- [BRIEF]:
With the pictures left out, retype exactly the lines below starting at the line that contains "enterprise integrating technology, design, and" and ending at the line that contains "copyright and other".

Page-level text extractions
....
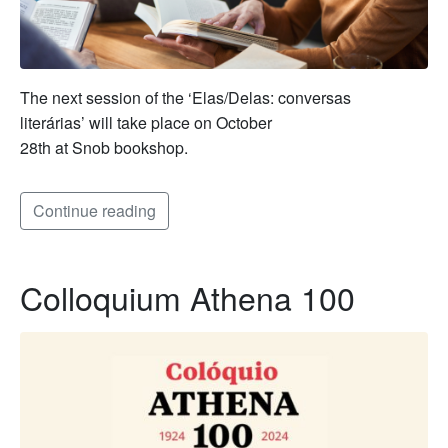
The next session of the ‘Elas/Delas: conversas
literárias’ will take place on October
28th at Snob bookshop.
Continue reading
Colloquium Athena 100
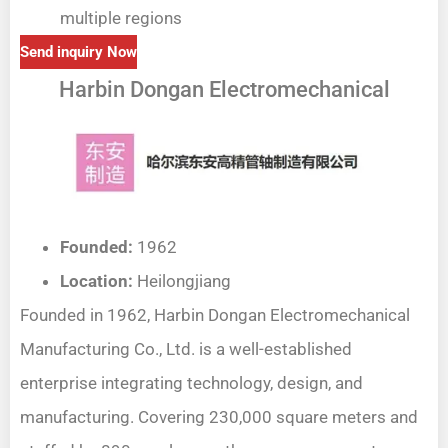
multiple regions
Send inquiry Now
Harbin Dongan Electromechanical
Founded:
1962
Location:
Heilongjiang
Founded in 1962, Harbin Dongan Electromechanical
Manufacturing Co., Ltd. is a well-established
enterprise integrating technology, design, and
manufacturing. Covering 230,000 square meters and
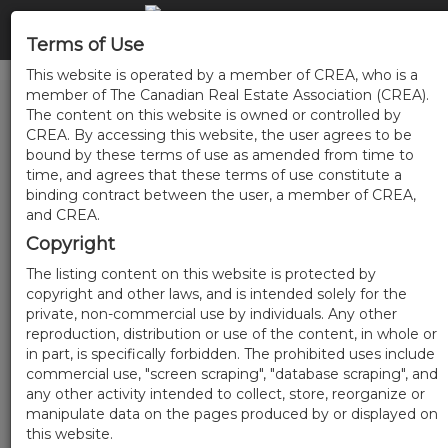
Terms of Use
This website is operated by a member of CREA, who is a
member of The Canadian Real Estate Association (CREA).
The content on this website is owned or controlled by
CREA. By accessing this website, the user agrees to be
bound by these terms of use as amended from time to
time, and agrees that these terms of use constitute a
binding contract between the user, a member of CREA,
and CREA.
Copyright
The listing content on this website is protected by
copyright and other laws, and is intended solely for the
private, non-commercial use by individuals. Any other
reproduction, distribution or use of the content, in whole or
in part, is specifically forbidden. The prohibited uses include
commercial use, "screen scraping", "database scraping", and
any other activity intended to collect, store, reorganize or
manipulate data on the pages produced by or displayed on
this website.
....
- [EXPECTED ANSWER]:
enterprise integrating technology, design, and
manufacturing. Covering 230,000 square meters and
Terms of Use
This website is operated by a member of CREA, who is a
member of The Canadian Real Estate Association (CREA).
The content on this website is owned or controlled by
CREA. By accessing this website, the user agrees to be
bound by these terms of use as amended from time to
time, and agrees that these terms of use constitute a
binding contract between the user, a member of CREA,
and CREA.
Copyright
The listing content on this website is protected by
copyright and other laws, and is intended solely for the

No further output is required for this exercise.